Top of Listed records

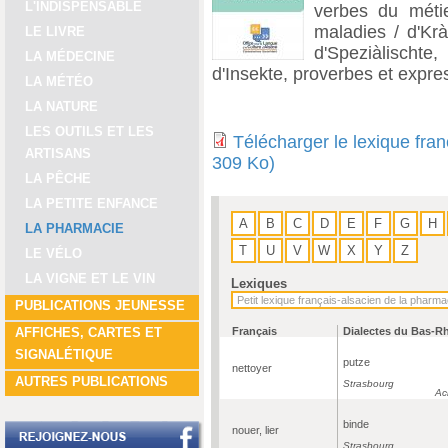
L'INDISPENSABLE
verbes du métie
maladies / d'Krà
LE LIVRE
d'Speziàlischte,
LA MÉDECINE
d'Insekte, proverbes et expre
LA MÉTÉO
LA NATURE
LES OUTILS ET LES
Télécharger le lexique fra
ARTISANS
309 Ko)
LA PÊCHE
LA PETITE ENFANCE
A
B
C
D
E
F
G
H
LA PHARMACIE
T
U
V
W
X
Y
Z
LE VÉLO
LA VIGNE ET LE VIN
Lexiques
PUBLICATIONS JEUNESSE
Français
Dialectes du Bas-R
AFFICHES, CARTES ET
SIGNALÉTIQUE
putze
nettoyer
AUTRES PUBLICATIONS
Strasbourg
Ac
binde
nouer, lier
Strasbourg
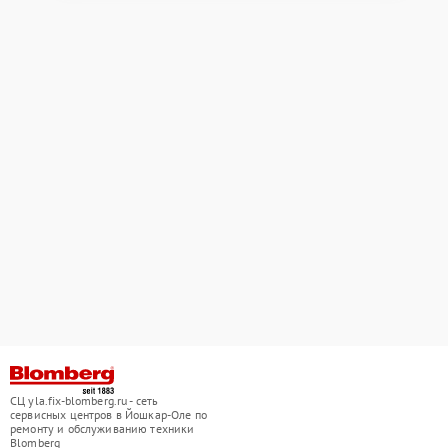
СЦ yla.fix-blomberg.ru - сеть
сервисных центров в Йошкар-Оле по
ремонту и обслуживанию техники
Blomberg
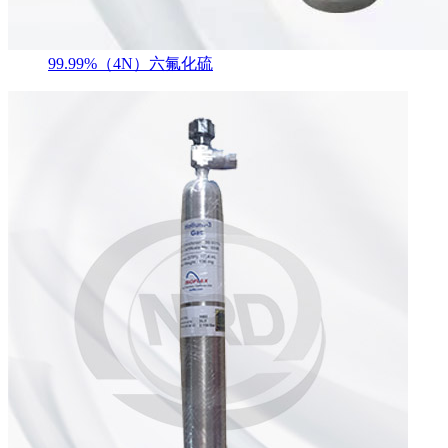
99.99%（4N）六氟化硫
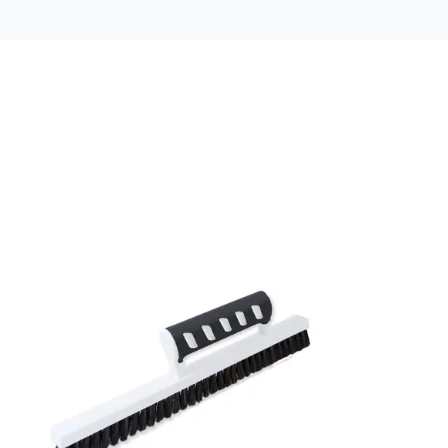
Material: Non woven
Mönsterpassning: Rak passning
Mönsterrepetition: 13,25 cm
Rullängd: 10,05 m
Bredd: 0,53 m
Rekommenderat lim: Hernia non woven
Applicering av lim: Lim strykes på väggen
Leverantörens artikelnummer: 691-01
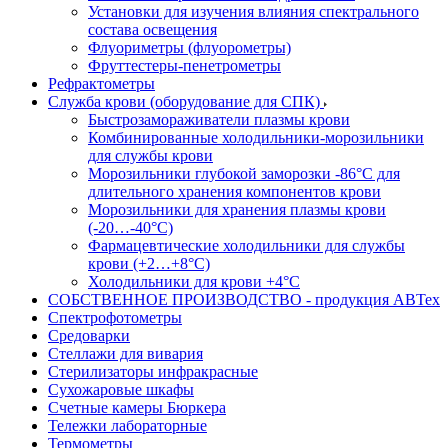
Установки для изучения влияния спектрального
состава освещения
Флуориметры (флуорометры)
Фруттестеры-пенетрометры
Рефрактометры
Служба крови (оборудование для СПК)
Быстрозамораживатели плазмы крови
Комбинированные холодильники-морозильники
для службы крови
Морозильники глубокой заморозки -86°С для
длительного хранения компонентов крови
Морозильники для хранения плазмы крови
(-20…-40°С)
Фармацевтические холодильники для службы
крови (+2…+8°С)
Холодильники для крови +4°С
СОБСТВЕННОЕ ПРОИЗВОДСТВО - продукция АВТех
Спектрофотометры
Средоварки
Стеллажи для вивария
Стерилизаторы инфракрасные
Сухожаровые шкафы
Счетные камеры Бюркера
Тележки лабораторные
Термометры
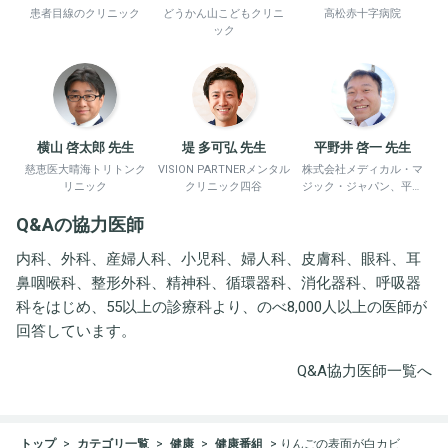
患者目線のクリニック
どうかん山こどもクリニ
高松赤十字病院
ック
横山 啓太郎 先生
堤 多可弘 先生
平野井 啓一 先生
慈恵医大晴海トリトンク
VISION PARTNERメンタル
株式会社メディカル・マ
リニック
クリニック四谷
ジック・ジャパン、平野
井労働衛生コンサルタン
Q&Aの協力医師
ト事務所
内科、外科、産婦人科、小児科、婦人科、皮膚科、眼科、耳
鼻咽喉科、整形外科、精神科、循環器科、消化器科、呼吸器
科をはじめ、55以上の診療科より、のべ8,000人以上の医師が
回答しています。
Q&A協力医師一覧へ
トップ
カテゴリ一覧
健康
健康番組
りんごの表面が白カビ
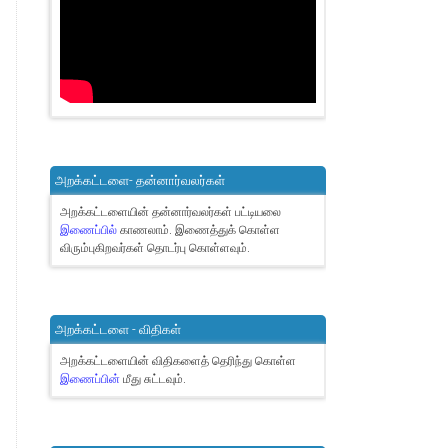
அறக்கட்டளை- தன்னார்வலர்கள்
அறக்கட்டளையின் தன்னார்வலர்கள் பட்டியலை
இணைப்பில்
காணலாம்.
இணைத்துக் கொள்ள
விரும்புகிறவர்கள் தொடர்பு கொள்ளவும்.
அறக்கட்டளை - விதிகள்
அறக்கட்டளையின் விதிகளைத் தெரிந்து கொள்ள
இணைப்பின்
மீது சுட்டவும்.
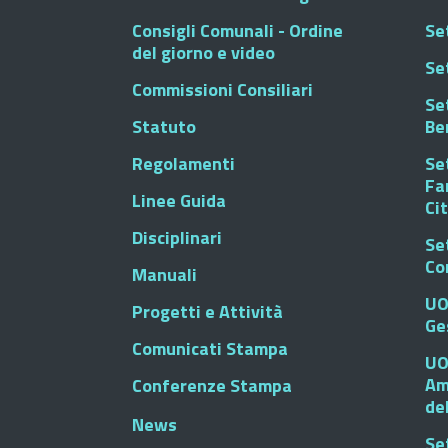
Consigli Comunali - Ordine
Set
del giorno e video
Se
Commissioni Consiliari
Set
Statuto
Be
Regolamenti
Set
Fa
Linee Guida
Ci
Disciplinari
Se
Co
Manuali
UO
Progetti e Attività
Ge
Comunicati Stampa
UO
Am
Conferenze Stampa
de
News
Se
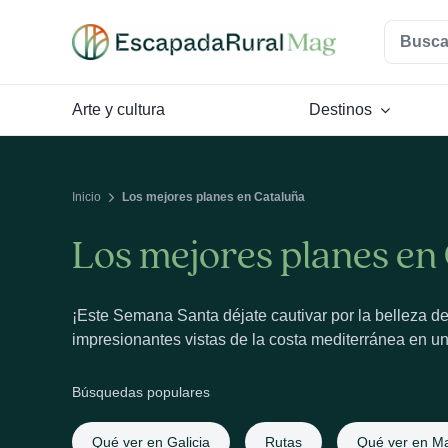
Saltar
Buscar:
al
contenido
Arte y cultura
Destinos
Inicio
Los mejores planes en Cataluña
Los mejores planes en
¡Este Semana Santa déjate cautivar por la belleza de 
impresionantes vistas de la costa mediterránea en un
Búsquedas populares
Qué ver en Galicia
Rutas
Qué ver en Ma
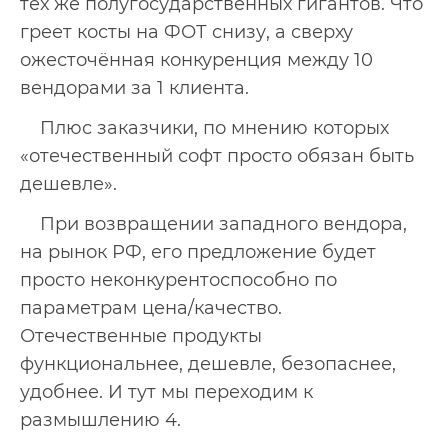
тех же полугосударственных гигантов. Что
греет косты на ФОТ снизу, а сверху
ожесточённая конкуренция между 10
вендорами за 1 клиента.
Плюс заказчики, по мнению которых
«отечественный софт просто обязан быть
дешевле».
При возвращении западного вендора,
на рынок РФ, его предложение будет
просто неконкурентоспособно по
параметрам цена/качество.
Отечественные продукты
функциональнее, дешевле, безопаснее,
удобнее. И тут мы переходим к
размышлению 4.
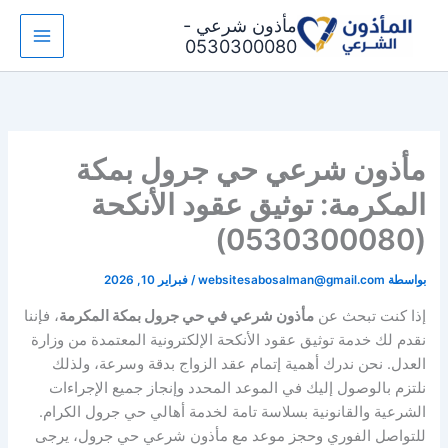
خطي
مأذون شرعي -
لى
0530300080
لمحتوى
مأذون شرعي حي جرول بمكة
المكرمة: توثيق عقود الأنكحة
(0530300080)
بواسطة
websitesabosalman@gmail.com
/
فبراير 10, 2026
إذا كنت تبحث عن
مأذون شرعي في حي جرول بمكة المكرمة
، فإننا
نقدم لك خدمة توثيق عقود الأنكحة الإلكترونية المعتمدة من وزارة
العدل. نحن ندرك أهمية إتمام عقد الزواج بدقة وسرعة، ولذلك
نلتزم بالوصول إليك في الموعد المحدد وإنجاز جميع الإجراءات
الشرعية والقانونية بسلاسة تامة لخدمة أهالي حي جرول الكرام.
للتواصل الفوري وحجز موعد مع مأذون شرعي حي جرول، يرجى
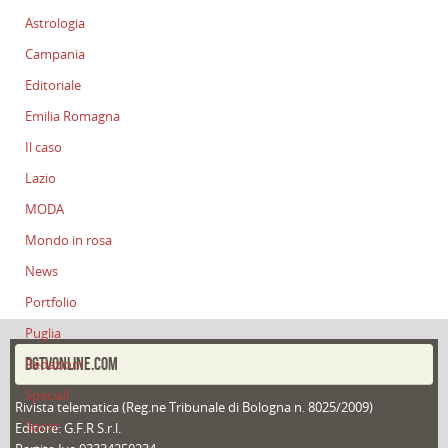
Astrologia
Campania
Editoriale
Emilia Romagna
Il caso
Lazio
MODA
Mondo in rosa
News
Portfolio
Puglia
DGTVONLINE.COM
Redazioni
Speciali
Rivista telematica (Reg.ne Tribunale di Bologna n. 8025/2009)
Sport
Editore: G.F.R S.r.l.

Bottom of Listed records

I'd like every record printed exactly, with the pictures left out.

Result of this exercise:
L'INDISPENSABLE
verbes du métie
maladies / d'Krà
LE LIVRE
d'Speziàlischte,
LA MÉDECINE
d'Insekte, proverbes et expre
LA MÉTÉO
LA NATURE
LES OUTILS ET LES
Télécharger le lexique fra
ARTISANS
309 Ko)
LA PÊCHE
LA PETITE ENFANCE
A
B
C
D
E
F
G
H
LA PHARMACIE
T
U
V
W
X
Y
Z
LE VÉLO
LA VIGNE ET LE VIN
Lexiques
PUBLICATIONS JEUNESSE
Français
Dialectes du Bas-R
AFFICHES, CARTES ET
SIGNALÉTIQUE
putze
nettoyer
AUTRES PUBLICATIONS
Strasbourg
Ac
binde
nouer, lier
Strasbourg
СЦ yla.fix-blomberg.ru - сеть
сервисных центров в Йошкар-Оле по
ремонту и обслуживанию техники
Blomberg
99.99%（4N）六氟化硫
Material: Non woven
Mönsterpassning: Rak passning
Mönsterrepetition: 13,25 cm
Rullängd: 10,05 m
Bredd: 0,53 m
Rekommenderat lim: Hernia non woven
Applicering av lim: Lim strykes på väggen
Leverantörens artikelnummer: 691-01
Установки для изучения влияния спектрального
состава освещения
Флуориметры (флуорометры)
Фруттестеры-пенетрометры
Рефрактометры
Служба крови (оборудование для СПК)
Быстрозамораживатели плазмы крови
Комбинированные холодильники-морозильники
для службы крови
Морозильники глубокой заморозки -86°С для
длительного хранения компонентов крови
Морозильники для хранения плазмы крови
(-20…-40°С)
Фармацевтические холодильники для службы
крови (+2…+8°С)
Холодильники для крови +4°С
СОБСТВЕННОЕ ПРОИЗВОДСТВО - продукция АВТех
Спектрофотометры
Средоварки
Стеллажи для вивария
Стерилизаторы инфракрасные
Сухожаровые шкафы
Счетные камеры Бюркера
Тележки лабораторные
Термометры
患者目線のクリニック
どうかん山こどもクリニ
高松赤十字病院
ック
横山 啓太郎 先生
堤 多可弘 先生
平野井 啓一 先生
慈恵医大晴海トリトンク
VISION PARTNERメンタル
株式会社メディカル・マ
リニック
クリニック四谷
ジック・ジャパン、平野
井労働衛生コンサルタン
Q&Aの協力医師
ト事務所
内科、外科、産婦人科、小児科、婦人科、皮膚科、眼科、耳
鼻咽喉科、整形外科、精神科、循環器科、消化器科、呼吸器
科をはじめ、55以上の診療科より、のべ8,000人以上の医師が
回答しています。
Q&A協力医師一覧へ
トップ
カテゴリ一覧
健康
健康番組
りんごの表面が白カビ
அறக்கட்டளை- தன்னார்வலர்கள்
அறக்கட்டளையின் தன்னார்வலர்கள் பட்டியலை
இணைப்பில்
காணலாம்.
இணைத்துக் கொள்ள
விரும்புகிறவர்கள் தொடர்பு கொள்ளவும்.
அறக்கட்டளை - விதிகள்
அறக்கட்டளையின் விதிகளைத் தெரிந்து கொள்ள
இணைப்பின்
மீது சுட்டவும்.
Consigli Comunali - Ordine
Set
del giorno e video
Se
Commissioni Consiliari
Set
Statuto
Be
Regolamenti
Set
Fa
Linee Guida
Ci
Disciplinari
Se
Co
Manuali
UO
Progetti e Attività
Ge
Comunicati Stampa
UO
Am
Conferenze Stampa
de
News
Se
Saltar
Buscar:
al
contenido
Arte y cultura
Destinos
Inicio
Los mejores planes en Cataluña
Los mejores planes en
¡Este Semana Santa déjate cautivar por la belleza de 
impresionantes vistas de la costa mediterránea en un
Búsquedas populares
Qué ver en Galicia
Rutas
Qué ver en Ma
тех же полугосударственных гигантов. Что
греет косты на ФОТ снизу, а сверху
ожесточённая конкуренция между 10
вендорами за 1 клиента.
Плюс заказчики, по мнению которых
«отечественный софт просто обязан быть
дешевле».
При возвращении западного вендора,
на рынок РФ, его предложение будет
просто неконкурентоспособно по
параметрам цена/качество.
Отечественные продукты
функциональнее, дешевле, безопаснее,
удобнее. И тут мы переходим к
размышлению 4.
خطي
مأذون شرعي -
لى
0530300080
لمحتوى
مأذون شرعي حي جرول بمكة
المكرمة: توثيق عقود الأنكحة
(0530300080)
بواسطة
websitesabosalman@gmail.com
/
فبراير 10, 2026
إذا كنت تبحث عن
مأذون شرعي في حي جرول بمكة المكرمة
، فإننا
نقدم لك خدمة توثيق عقود الأنكحة الإلكترونية المعتمدة من وزارة
العدل. نحن ندرك أهمية إتمام عقد الزواج بدقة وسرعة، ولذلك
نلتزم بالوصول إليك في الموعد المحدد وإنجاز جميع الإجراءات
الشرعية والقانونية بسلاسة تامة لخدمة أهالي حي جرول الكرام.
للتواصل الفوري وحجز موعد مع مأذون شرعي حي جرول، يرجى
Astrologia
Campania
Editoriale
Emilia Romagna
Il caso
Lazio
MODA
Mondo in rosa
News
Portfolio
Puglia
DGTVONLINE.COM
Redazioni
Speciali
Rivista telematica (Reg.ne Tribunale di Bologna n. 8025/2009)
Sport
Editore: G.F.R S.r.l.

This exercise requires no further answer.